▶ [EXERCISE PROMPT] The pictures must be left out, while the rest of the data is copied exactly.

#####

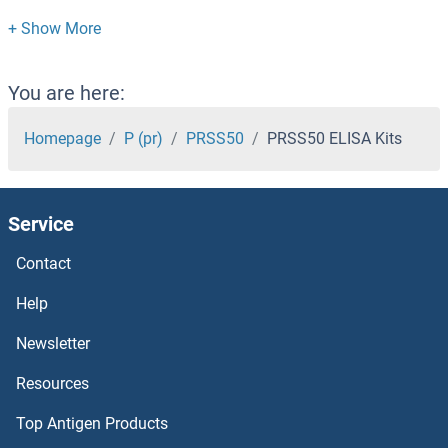
PRSS2 ELISA Kits
PRSS1 ELISA Kits
You are here:
PRR4 ELISA Kits
Homepage
P (pr)
PRSS50
PRSS50 ELISA Kits
PRR14 ELISA Kits
Service
PRPSAP1 ELISA Kits
Contact
PRPS2 ELISA Kits
Help
PROZ ELISA Kits
Newsletter
Resources
PROX1 ELISA Kits
Top Antigen Products
Protocadherin 10 ELISA Kits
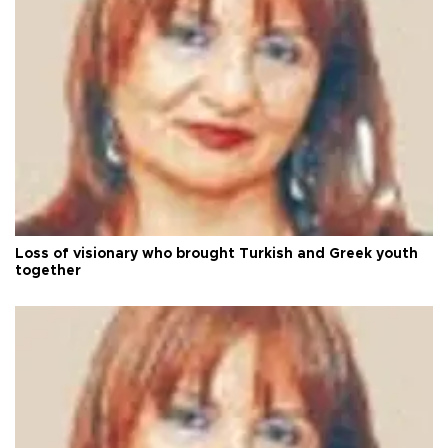
Loss of visionary who brought Turkish and Greek youth
together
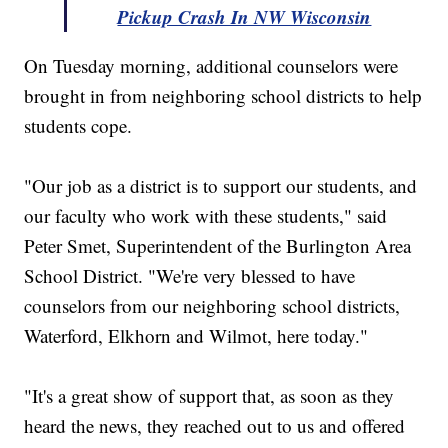
Pickup Crash In NW Wisconsin
On Tuesday morning, additional counselors were
brought in from neighboring school districts to help
students cope.
"Our job as a district is to support our students, and
our faculty who work with these students," said
Peter Smet, Superintendent of the Burlington Area
School District. "We're very blessed to have
counselors from our neighboring school districts,
Waterford, Elkhorn and Wilmot, here today."
"It's a great show of support that, as soon as they
heard the news, they reached out to us and offered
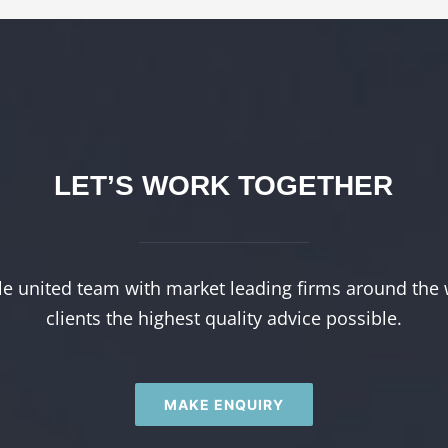
LET’S WORK TOGETHER
le united team with market leading firms around the 
clients the highest quality advice possible.
MAKE ENQUIRY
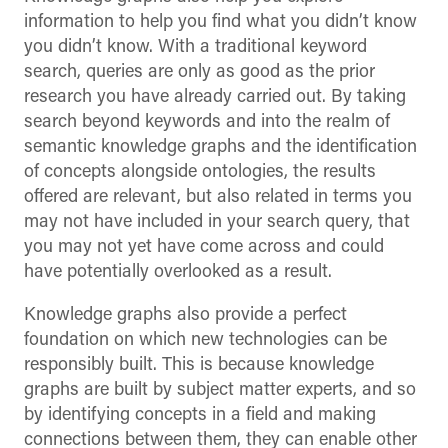
information to help you find what you didn’t know
you didn’t know. With a traditional keyword
search, queries are only as good as the prior
research you have already carried out. By taking
search beyond keywords and into the realm of
semantic knowledge graphs and the identification
of concepts alongside ontologies, the results
offered are relevant, but also related in terms you
may not have included in your search query, that
you may not yet have come across and could
have potentially overlooked as a result.
Knowledge graphs also provide a perfect
foundation on which new technologies can be
responsibly built. This is because knowledge
graphs are built by subject matter experts, and so
by identifying concepts in a field and making
connections between them, they can enable other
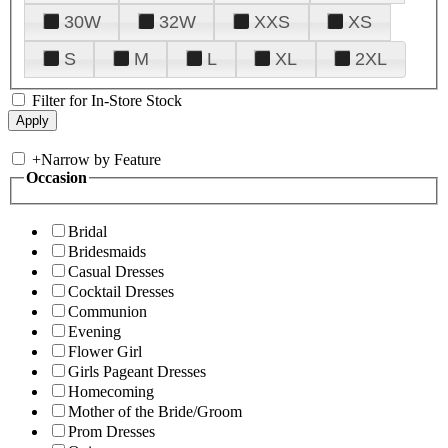
30W
32W
XXS
XS
S
M
L
XL
2XL
Filter for In-Store Stock
+
Narrow by Feature
Occasion
Bridal
Bridesmaids
Casual Dresses
Cocktail Dresses
Communion
Evening
Flower Girl
Girls Pageant Dresses
Homecoming
Mother of the Bride/Groom
Prom Dresses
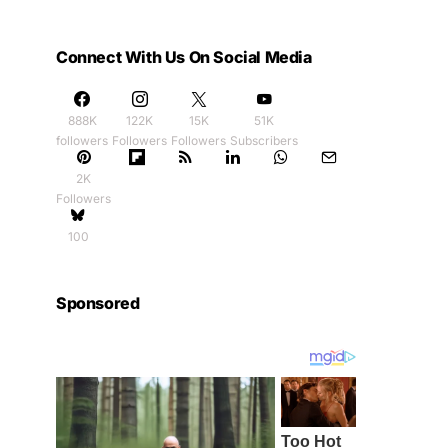
Connect With Us On Social Media
888K
122K
15K
51K
followers
Followers
Followers
Subscribers
2K
Followers
100
Sponsored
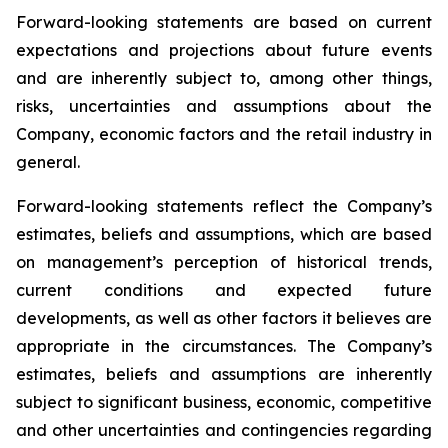
Forward-looking statements are based on current
expectations and projections about future events
and are inherently subject to, among other things,
risks, uncertainties and assumptions about the
Company, economic factors and the retail industry in
general.
Forward-looking statements reflect the Company’s
estimates, beliefs and assumptions, which are based
on management’s perception of historical trends,
current conditions and expected future
developments, as well as other factors it believes are
appropriate in the circumstances. The Company’s
estimates, beliefs and assumptions are inherently
subject to significant business, economic, competitive
and other uncertainties and contingencies regarding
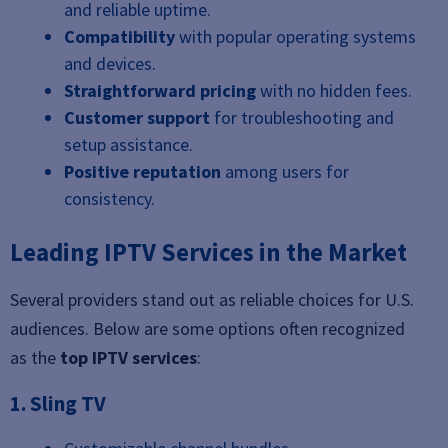
and reliable uptime.
Compatibility
with popular operating systems
and devices.
Straightforward pricing
with no hidden fees.
Customer support
for troubleshooting and
setup assistance.
Positive reputation
among users for
consistency.
Leading IPTV Services in the Market
Several providers stand out as reliable choices for U.S.
audiences. Below are some options often recognized
as the
top IPTV services
:
1. Sling TV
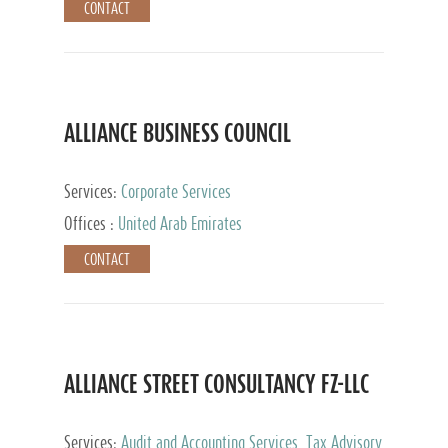
CONTACT
ALLIANCE BUSINESS COUNCIL
Services:
Corporate Services
Offices :
United Arab Emirates
CONTACT
ALLIANCE STREET CONSULTANCY FZ-LLC
Services:
Audit and Accounting Services, Tax Advisory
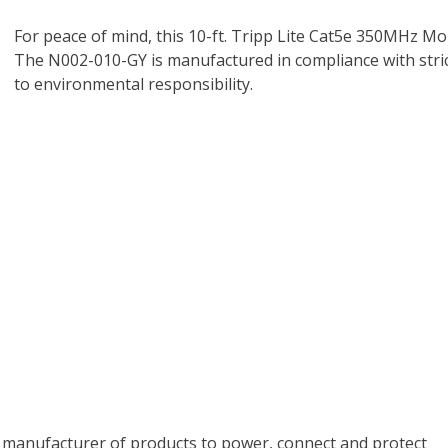
For peace of mind, this 10-ft. Tripp Lite Cat5e 350MHz Mo
The N002-010-GY is manufactured in compliance with strict
to environmental responsibility.
ing manufacturer of products to power, connect and protect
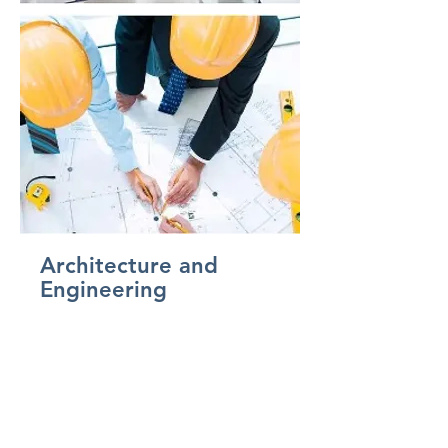
Architecture and
Engineering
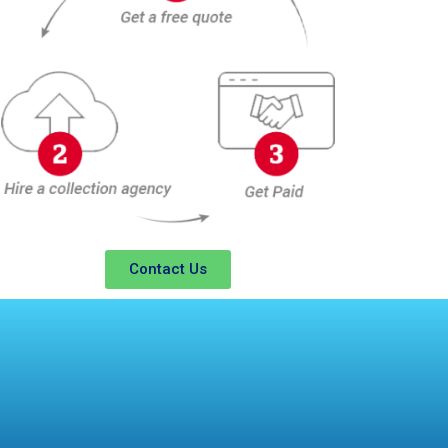
Contact Us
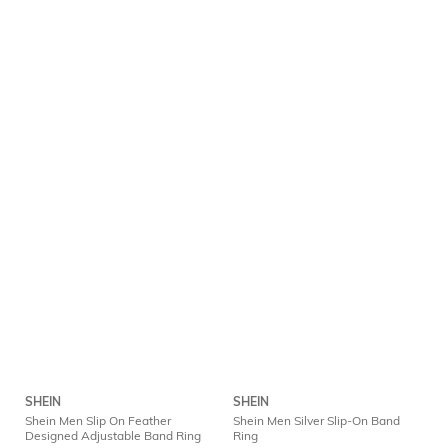
SHEIN
SHEIN
Shein Men Slip On Feather
Shein Men Silver Slip-On Band
Designed Adjustable Band Ring
Ring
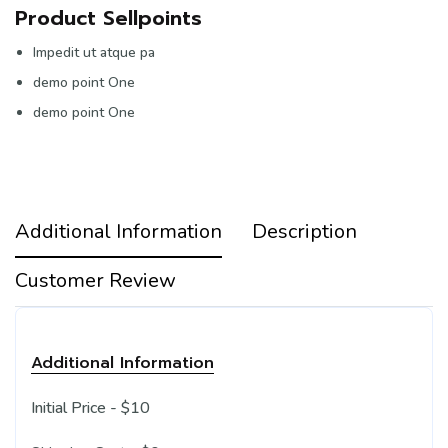
Product Sellpoints
Impedit ut atque pa
demo point One
demo point One
Additional Information
Description
Customer Review
Additional Information
Initial Price - $10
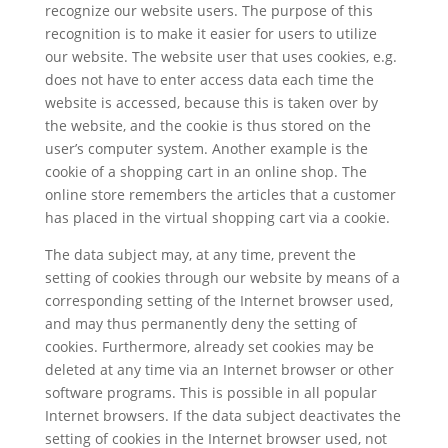
recognize our website users. The purpose of this
recognition is to make it easier for users to utilize
our website. The website user that uses cookies, e.g.
does not have to enter access data each time the
website is accessed, because this is taken over by
the website, and the cookie is thus stored on the
user’s computer system. Another example is the
cookie of a shopping cart in an online shop. The
online store remembers the articles that a customer
has placed in the virtual shopping cart via a cookie.
The data subject may, at any time, prevent the
setting of cookies through our website by means of a
corresponding setting of the Internet browser used,
and may thus permanently deny the setting of
cookies. Furthermore, already set cookies may be
deleted at any time via an Internet browser or other
software programs. This is possible in all popular
Internet browsers. If the data subject deactivates the
setting of cookies in the Internet browser used, not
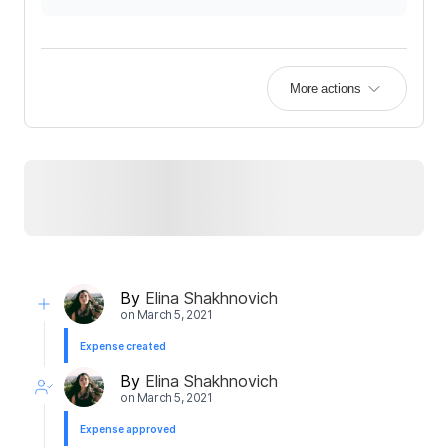
More actions
By
Elina Shakhnovich
on
March 5, 2021
Expense created
By
Elina Shakhnovich
on
March 5, 2021
Expense approved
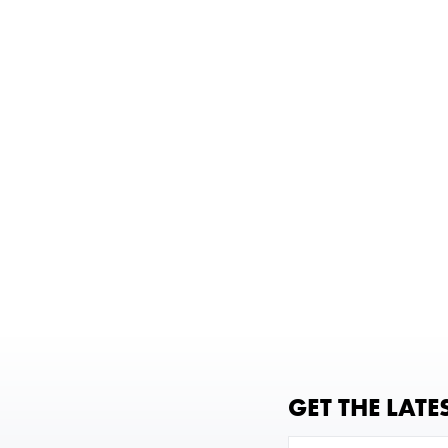
GET THE LATE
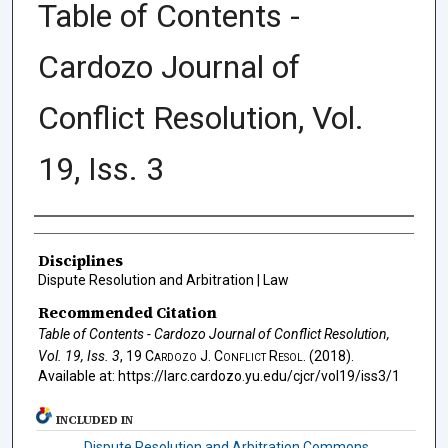
Table of Contents -
Cardozo Journal of
Conflict Resolution, Vol.
19, Iss. 3
Authors
Disciplines
Dispute Resolution and Arbitration | Law
Recommended Citation
Table of Contents - Cardozo Journal of Conflict Resolution,
Vol. 19, Iss. 3
, 19
Cardozo J. Conflict Resol.
(2018).
Available at: https://larc.cardozo.yu.edu/cjcr/vol19/iss3/1
INCLUDED IN
Dispute Resolution and Arbitration Commons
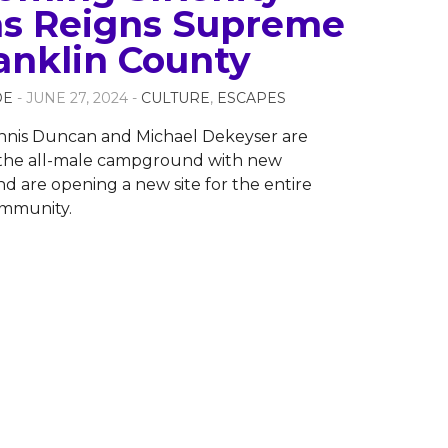
s Reigns Supreme
ranklin County
OE
- JUNE 27, 2024 -
CULTURE
,
ESCAPES
nis Duncan and Michael Dekeyser are
the all-male campground with new
nd are opening a new site for the entire
mmunity.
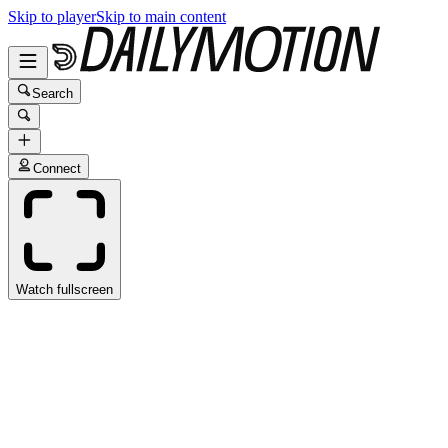
Skip to player
Skip to main content
Search
Connect
Watch fullscreen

#####

▶ [ANSWER SECTION]
PRSS2 ELISA Kits
PRSS1 ELISA Kits
You are here:
PRR4 ELISA Kits
Homepage
P (pr)
PRSS50
PRSS50 ELISA Kits
PRR14 ELISA Kits
Service
PRPSAP1 ELISA Kits
Contact
PRPS2 ELISA Kits
Help
PROZ ELISA Kits
Newsletter
Resources
PROX1 ELISA Kits
Top Antigen Products
Protocadherin 10 ELISA Kits
Loss of visionary who brought Turkish and Greek youth
together
Pickup Crash In NW Wisconsin
On Tuesday morning, additional counselors were
brought in from neighboring school districts to help
students cope.
"Our job as a district is to support our students, and
our faculty who work with these students," said
Peter Smet, Superintendent of the Burlington Area
School District. "We're very blessed to have
counselors from our neighboring school districts,
Waterford, Elkhorn and Wilmot, here today."
"It's a great show of support that, as soon as they
heard the news, they reached out to us and offered
LET’S WORK TOGETHER
le united team with market leading firms around the 
clients the highest quality advice possible.
MAKE ENQUIRY
information to help you find what you didn’t know
you didn’t know. With a traditional keyword
search, queries are only as good as the prior
research you have already carried out. By taking
search beyond keywords and into the realm of
semantic knowledge graphs and the identification
of concepts alongside ontologies, the results
offered are relevant, but also related in terms you
may not have included in your search query, that
you may not yet have come across and could
have potentially overlooked as a result.
Knowledge graphs also provide a perfect
foundation on which new technologies can be
responsibly built. This is because knowledge
graphs are built by subject matter experts, and so
by identifying concepts in a field and making
connections between them, they can enable other
30W
32W
XXS
XS
S
M
L
XL
2XL
Filter for In-Store Stock
+
Narrow by Feature
Occasion
Bridal
Bridesmaids
Casual Dresses
Cocktail Dresses
Communion
Evening
Flower Girl
Girls Pageant Dresses
Homecoming
Mother of the Bride/Groom
Prom Dresses
Connect With Us On Social Media
888K
122K
15K
51K
followers
Followers
Followers
Subscribers
2K
Followers
100
Sponsored
Forward-looking statements are based on current
expectations and projections about future events
and are inherently subject to, among other things,
risks, uncertainties and assumptions about the
Company, economic factors and the retail industry in
general.
Forward-looking statements reflect the Company’s
estimates, beliefs and assumptions, which are based
on management’s perception of historical trends,
current conditions and expected future
developments, as well as other factors it believes are
appropriate in the circumstances. The Company’s
estimates, beliefs and assumptions are inherently
subject to significant business, economic, competitive
and other uncertainties and contingencies regarding
and reliable uptime.
Compatibility
with popular operating systems
and devices.
Straightforward pricing
with no hidden fees.
Customer support
for troubleshooting and
setup assistance.
Positive reputation
among users for
consistency.
Leading IPTV Services in the Market
Several providers stand out as reliable choices for U.S.
audiences. Below are some options often recognized
as the
top IPTV services
:
1. Sling TV
CONTACT
ALLIANCE BUSINESS COUNCIL
Services:
Corporate Services
Offices :
United Arab Emirates
CONTACT
ALLIANCE STREET CONSULTANCY FZ-LLC
Services:
Audit and Accounting Services, Tax Advisory
For peace of mind, this 10-ft. Tripp Lite Cat5e 350MHz Mo
The N002-010-GY is manufactured in compliance with strict
to environmental responsibility.
ing manufacturer of products to power, connect and protect
Architecture and
Engineering
Contact Us
SHEIN
SHEIN
Shein Men Slip On Feather
Shein Men Silver Slip-On Band
Designed Adjustable Band Ring
Ring
Product Sellpoints
Impedit ut atque pa
demo point One
demo point One
Additional Information
Description
Customer Review
Additional Information
Initial Price - $10
recognize our website users. The purpose of this
recognition is to make it easier for users to utilize
our website. The website user that uses cookies, e.g.
does not have to enter access data each time the
website is accessed, because this is taken over by
the website, and the cookie is thus stored on the
user’s computer system. Another example is the
cookie of a shopping cart in an online shop. The
online store remembers the articles that a customer
has placed in the virtual shopping cart via a cookie.
The data subject may, at any time, prevent the
setting of cookies through our website by means of a
corresponding setting of the Internet browser used,
and may thus permanently deny the setting of
cookies. Furthermore, already set cookies may be
deleted at any time via an Internet browser or other
software programs. This is possible in all popular
Internet browsers. If the data subject deactivates the
setting of cookies in the Internet browser used, not
More actions
By
Elina Shakhnovich
on
March 5, 2021
Expense created
By
Elina Shakhnovich
on
March 5, 2021
Expense approved
GET THE LATE
Table of Contents -
Cardozo Journal of
Conflict Resolution, Vol.
19, Iss. 3
Authors
Disciplines
Dispute Resolution and Arbitration | Law
Recommended Citation
Table of Contents - Cardozo Journal of Conflict Resolution,
Vol. 19, Iss. 3
, 19
Cardozo J. Conflict Resol.
(2018).
Available at: https://larc.cardozo.yu.edu/cjcr/vol19/iss3/1
INCLUDED IN
Dispute Resolution and Arbitration Commons
s Reigns Supreme
ranklin County
OE
- JUNE 27, 2024 -
CULTURE
,
ESCAPES
nis Duncan and Michael Dekeyser are
the all-male campground with new
nd are opening a new site for the entire
mmunity.
Skip to player
Skip to main content
Search
Connect
Watch fullscreen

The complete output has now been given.